YOUR OBJECTIVE: For this task, copy all of the data below exactly and skip the pictures.

++++ DATA EXTRACTS ++++

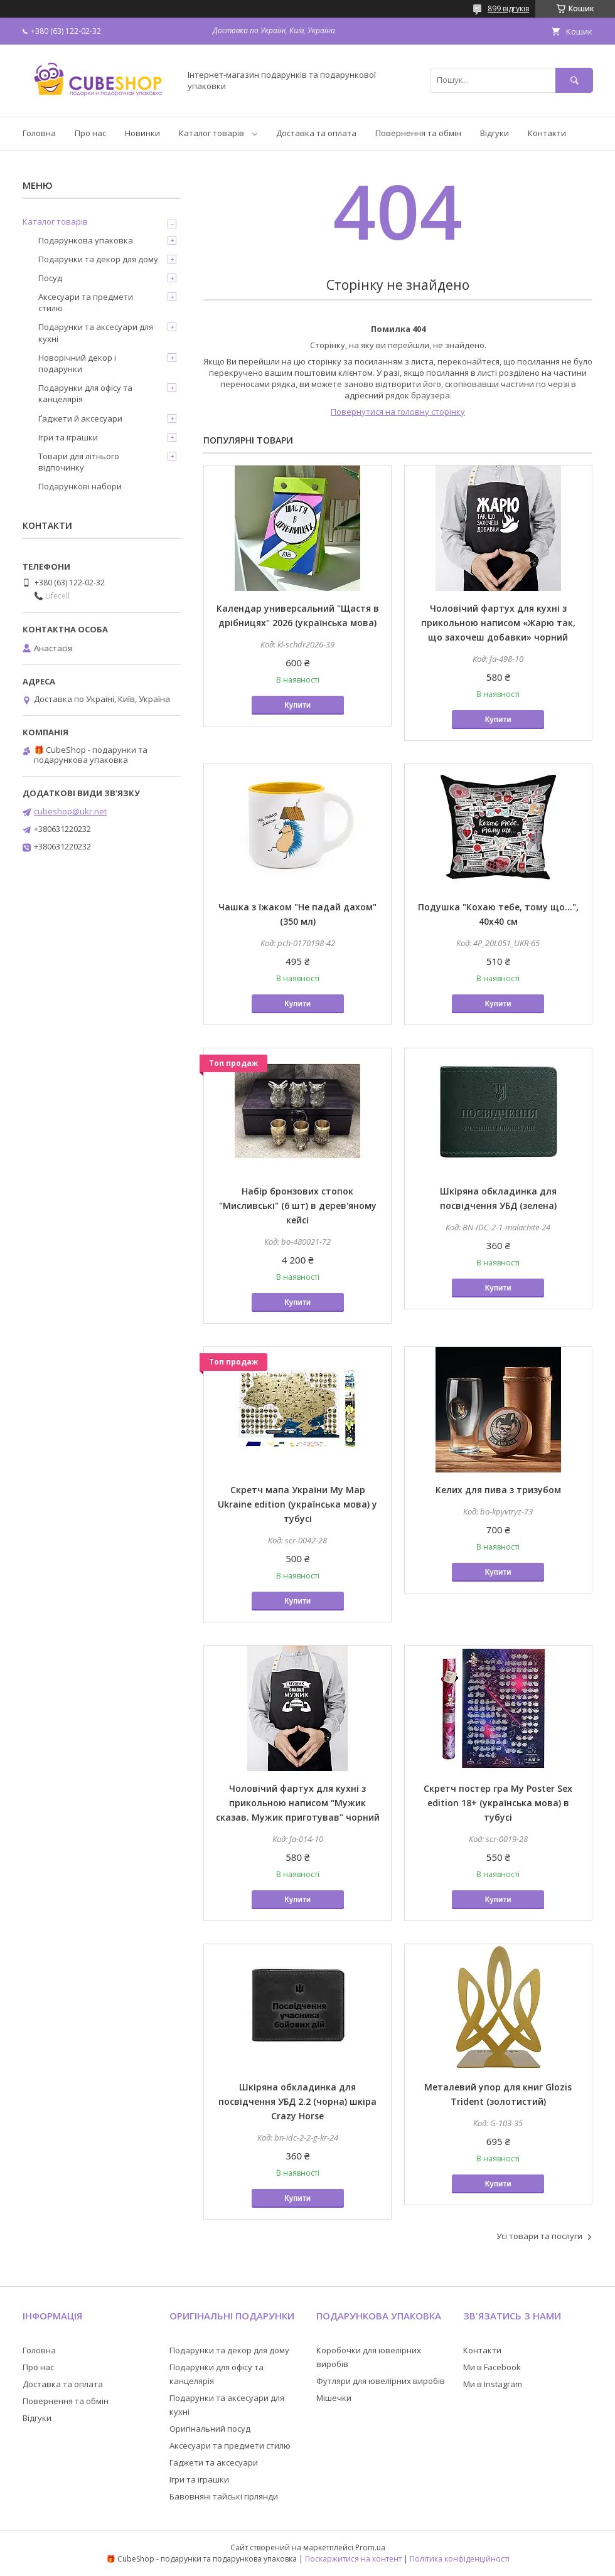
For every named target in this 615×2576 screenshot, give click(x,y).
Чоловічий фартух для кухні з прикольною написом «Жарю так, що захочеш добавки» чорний (498, 622)
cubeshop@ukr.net (70, 811)
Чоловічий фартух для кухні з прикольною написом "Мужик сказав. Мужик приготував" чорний (298, 1802)
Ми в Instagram (492, 2384)
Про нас (90, 133)
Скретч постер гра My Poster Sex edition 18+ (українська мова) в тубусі (498, 1802)
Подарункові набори (80, 486)
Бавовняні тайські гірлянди (223, 2496)
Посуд (50, 278)
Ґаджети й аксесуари (80, 418)
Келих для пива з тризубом (498, 1490)
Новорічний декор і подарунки (77, 363)
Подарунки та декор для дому (98, 259)
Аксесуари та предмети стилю (85, 302)
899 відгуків (508, 8)
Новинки (142, 133)
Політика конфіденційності (460, 2558)
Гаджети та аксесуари (213, 2462)
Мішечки (333, 2397)
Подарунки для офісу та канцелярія (85, 393)
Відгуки (494, 133)
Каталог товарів (211, 133)
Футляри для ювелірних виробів (380, 2381)
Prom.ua (370, 2547)
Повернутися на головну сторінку (398, 411)
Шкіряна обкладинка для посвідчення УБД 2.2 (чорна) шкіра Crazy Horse (297, 2101)
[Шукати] (574, 80)
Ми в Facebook (492, 2367)
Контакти (547, 133)
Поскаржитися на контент (353, 2558)
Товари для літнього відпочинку (78, 461)
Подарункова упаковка (85, 240)
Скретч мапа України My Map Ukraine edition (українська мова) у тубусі (297, 1504)
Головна (39, 133)
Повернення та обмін (418, 133)
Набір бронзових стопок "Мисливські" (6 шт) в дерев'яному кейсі (298, 1205)
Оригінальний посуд (209, 2428)
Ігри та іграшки (68, 437)
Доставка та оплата (316, 133)
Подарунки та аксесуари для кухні (95, 332)
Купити (297, 705)
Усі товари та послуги (539, 2236)
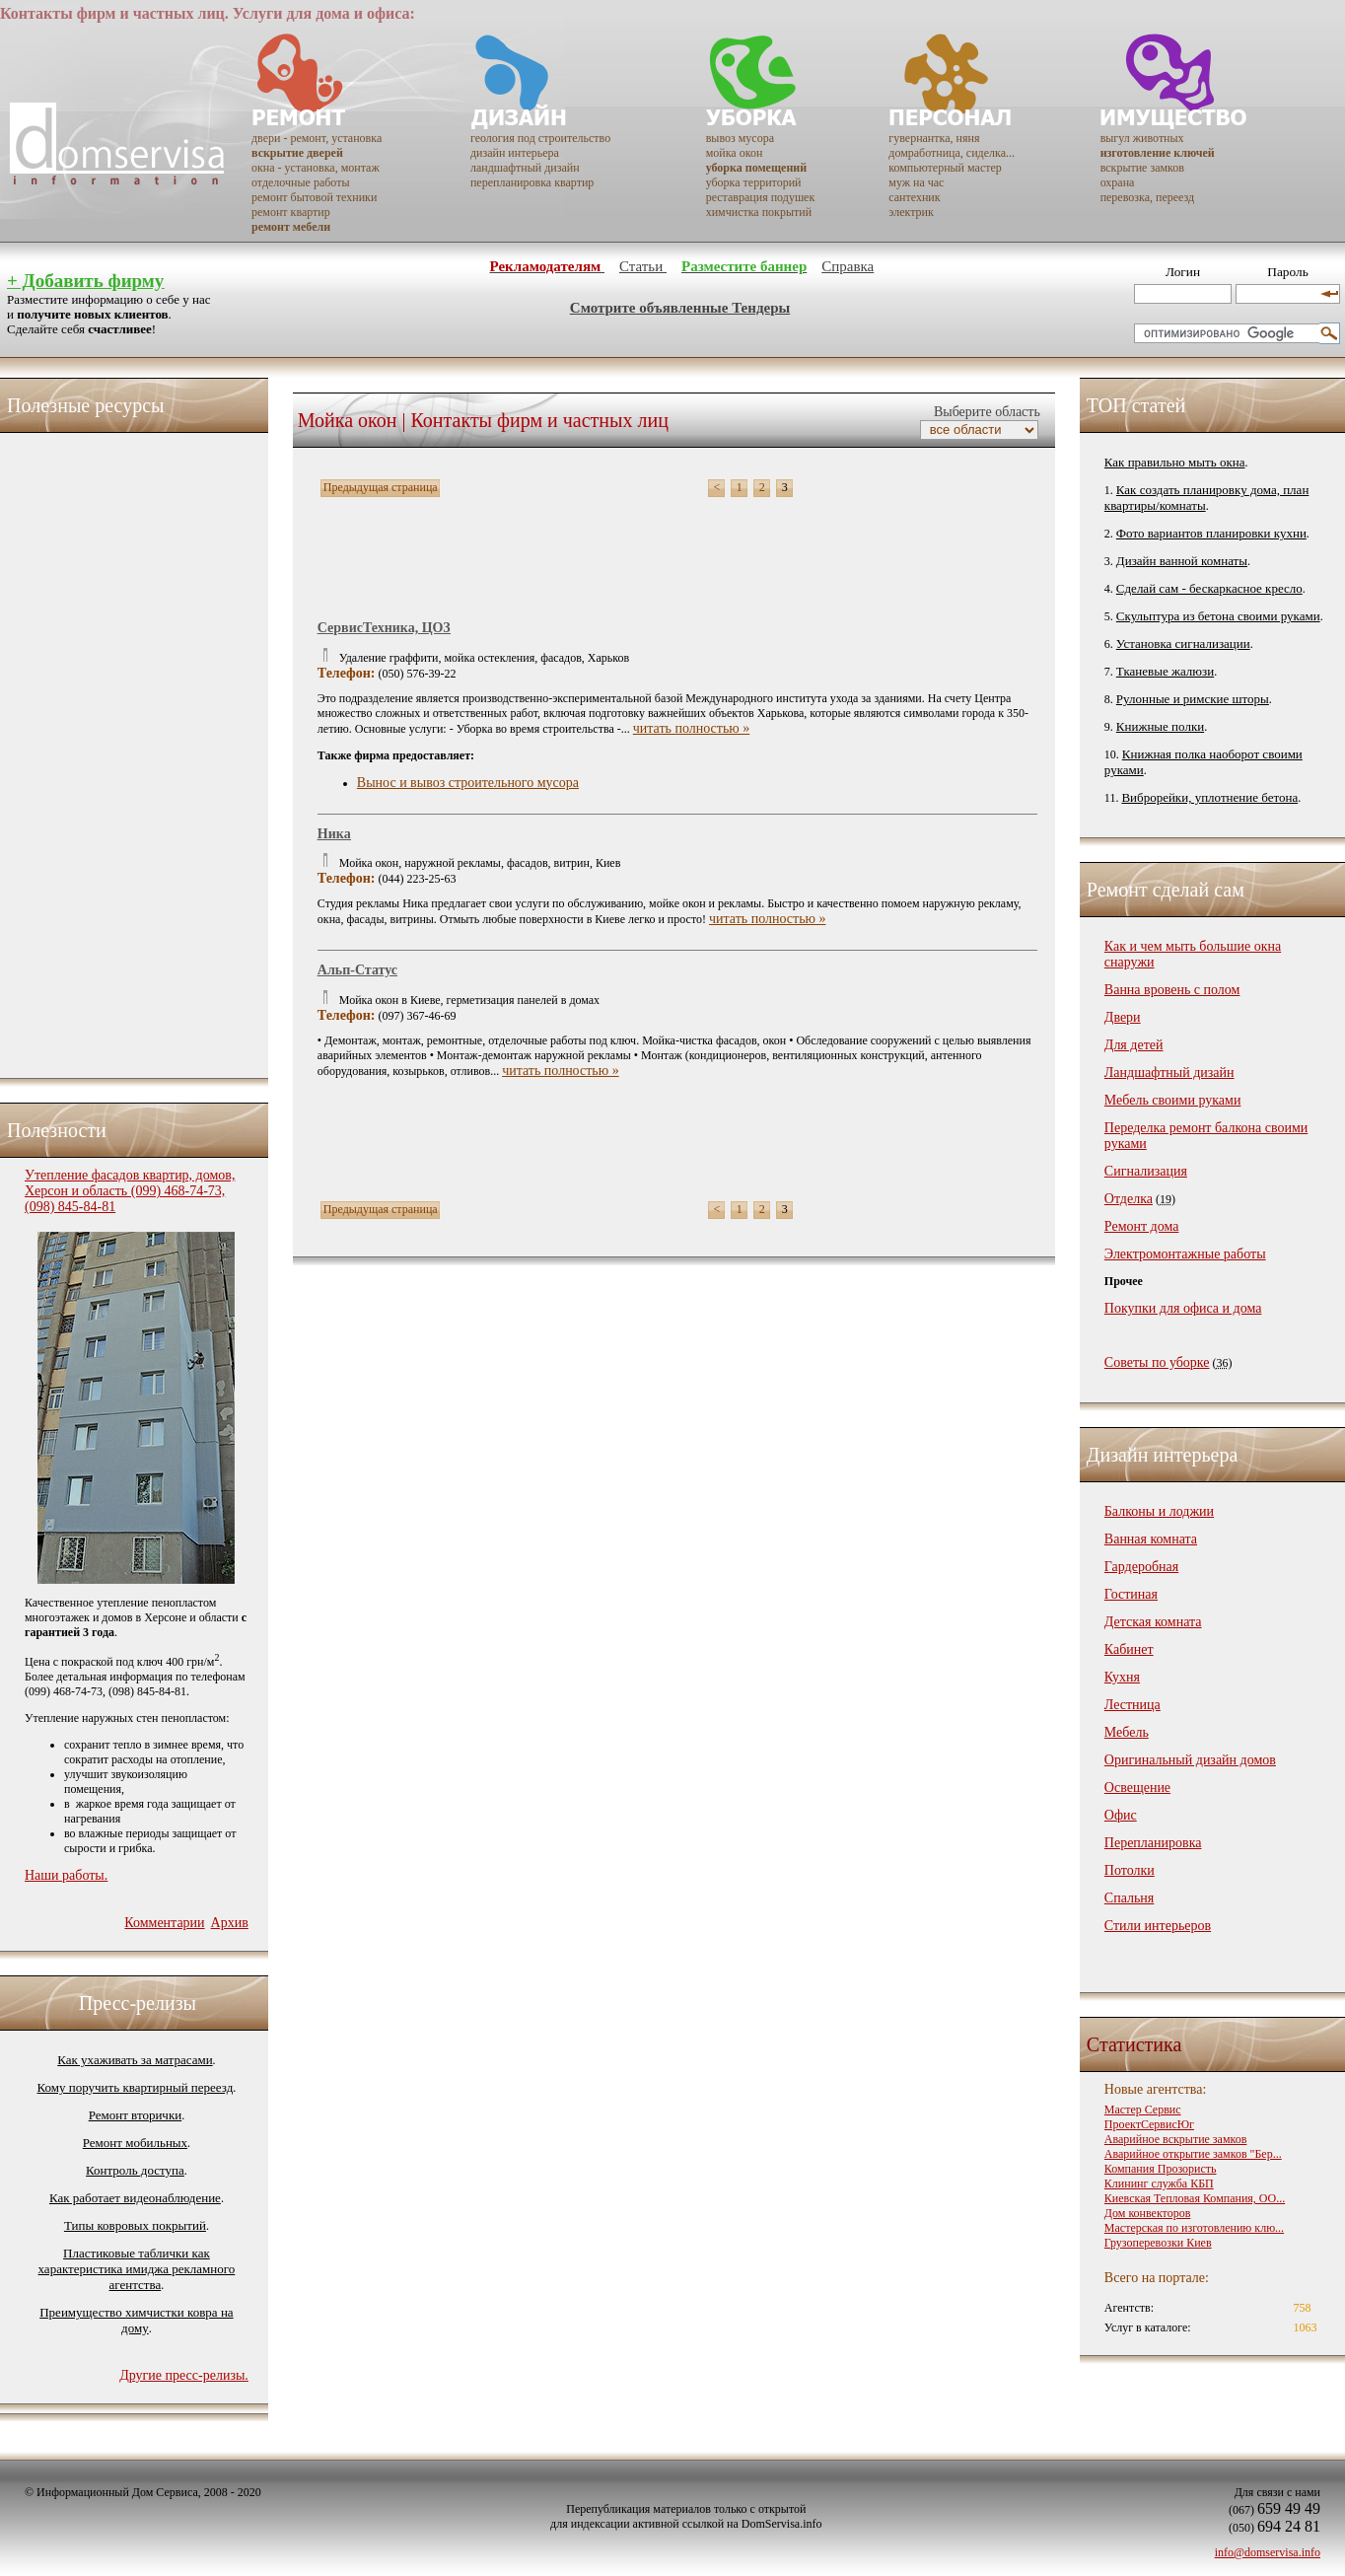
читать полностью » (691, 728)
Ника (334, 833)
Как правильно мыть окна (1174, 462)
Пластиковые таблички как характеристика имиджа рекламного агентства (137, 2269)
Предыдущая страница (380, 487)
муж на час (916, 182)
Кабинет (1129, 1649)
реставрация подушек (760, 197)
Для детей (1134, 1045)
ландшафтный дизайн (525, 168)
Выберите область (984, 411)
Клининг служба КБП (1159, 2183)
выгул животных (1142, 138)
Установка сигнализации (1183, 643)
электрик (911, 212)
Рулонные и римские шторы (1192, 698)
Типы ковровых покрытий (135, 2225)
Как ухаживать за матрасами (134, 2059)
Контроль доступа (135, 2170)
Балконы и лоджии (1159, 1511)
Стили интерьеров (1157, 1925)
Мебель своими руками (1172, 1100)
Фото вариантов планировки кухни (1211, 533)
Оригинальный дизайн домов (1190, 1760)
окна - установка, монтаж (315, 168)
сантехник (914, 197)
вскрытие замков (1142, 168)
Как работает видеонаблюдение (135, 2197)
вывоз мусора (740, 138)
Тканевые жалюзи (1165, 671)
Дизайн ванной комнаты (1181, 560)
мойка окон (734, 153)
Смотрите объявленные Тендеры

++++

TASK OUTPUT:
For every named target in this 615×2576 screenshot, give click(x,y).
Чоловічий фартух для кухні з прикольною написом «Жарю так, що захочеш добавки» чорний (498, 622)
cubeshop@ukr.net (70, 811)
Чоловічий фартух для кухні з прикольною написом "Мужик сказав. Мужик приготував" чорний (298, 1802)
Ми в Instagram (492, 2384)
Про нас (90, 133)
Скретч постер гра My Poster Sex edition 18+ (українська мова) в тубусі (498, 1802)
Подарункові набори (80, 486)
Бавовняні тайські гірлянди (223, 2496)
Посуд (50, 278)
Ґаджети й аксесуари (80, 418)
Келих для пива з тризубом (498, 1490)
Новорічний декор і подарунки (77, 363)
Подарунки та декор для дому (98, 259)
Аксесуари та предмети стилю (85, 302)
899 відгуків (508, 8)
Новинки (142, 133)
Політика конфіденційності (460, 2558)
Гаджети та аксесуари (213, 2462)
Мішечки (333, 2397)
Подарунки для офісу та канцелярія (85, 393)
Відгуки (494, 133)
Каталог товарів (211, 133)
Футляри для ювелірних виробів (380, 2381)
Prom.ua (370, 2547)
Повернутися на головну сторінку (398, 411)
Шкіряна обкладинка для посвідчення УБД 2.2 (чорна) шкіра Crazy Horse (297, 2101)
[Шукати] (574, 80)
Ми в Facebook (492, 2367)
Контакти (547, 133)
Поскаржитися на контент (353, 2558)
Товари для літнього відпочинку (78, 461)
Подарункова упаковка (85, 240)
Скретч мапа України My Map Ukraine edition (українська мова) у тубусі (297, 1504)
Головна (39, 133)
Повернення та обмін (418, 133)
Набір бронзових стопок "Мисливські" (6 шт) в дерев'яному кейсі (298, 1205)
Оригінальний посуд (209, 2428)
Ігри та іграшки (68, 437)
Доставка та оплата (316, 133)
Подарунки та аксесуари для кухні (95, 332)
Купити (297, 705)
Усі товари та послуги (539, 2236)
читать полностью » (691, 728)
Ника (334, 833)
Как правильно мыть окна (1174, 462)
Пластиковые таблички как характеристика имиджа рекламного агентства (137, 2269)
Предыдущая страница (380, 487)
муж на час (916, 182)
Кабинет (1129, 1649)
реставрация подушек (760, 197)
Для детей (1134, 1045)
ландшафтный дизайн (525, 168)
Выберите область (984, 411)
Клининг служба КБП (1159, 2183)
выгул животных (1142, 138)
Установка сигнализации (1183, 643)
электрик (911, 212)
Рулонные и римские шторы (1192, 698)
Типы ковровых покрытий (135, 2225)
Как ухаживать за матрасами (134, 2059)
Контроль доступа (135, 2170)
Балконы и лоджии (1159, 1511)
Стили интерьеров (1157, 1925)
Мебель своими руками (1172, 1100)
Фото вариантов планировки кухни (1211, 533)
Оригинальный дизайн домов (1190, 1760)
окна - установка, монтаж (315, 168)
сантехник (914, 197)
вскрытие замков (1142, 168)
Как работает видеонаблюдение (135, 2197)
вывоз мусора (740, 138)
Тканевые жалюзи (1165, 671)
Дизайн ванной комнаты (1181, 560)
мойка окон (734, 153)
Смотрите объявленные Тендеры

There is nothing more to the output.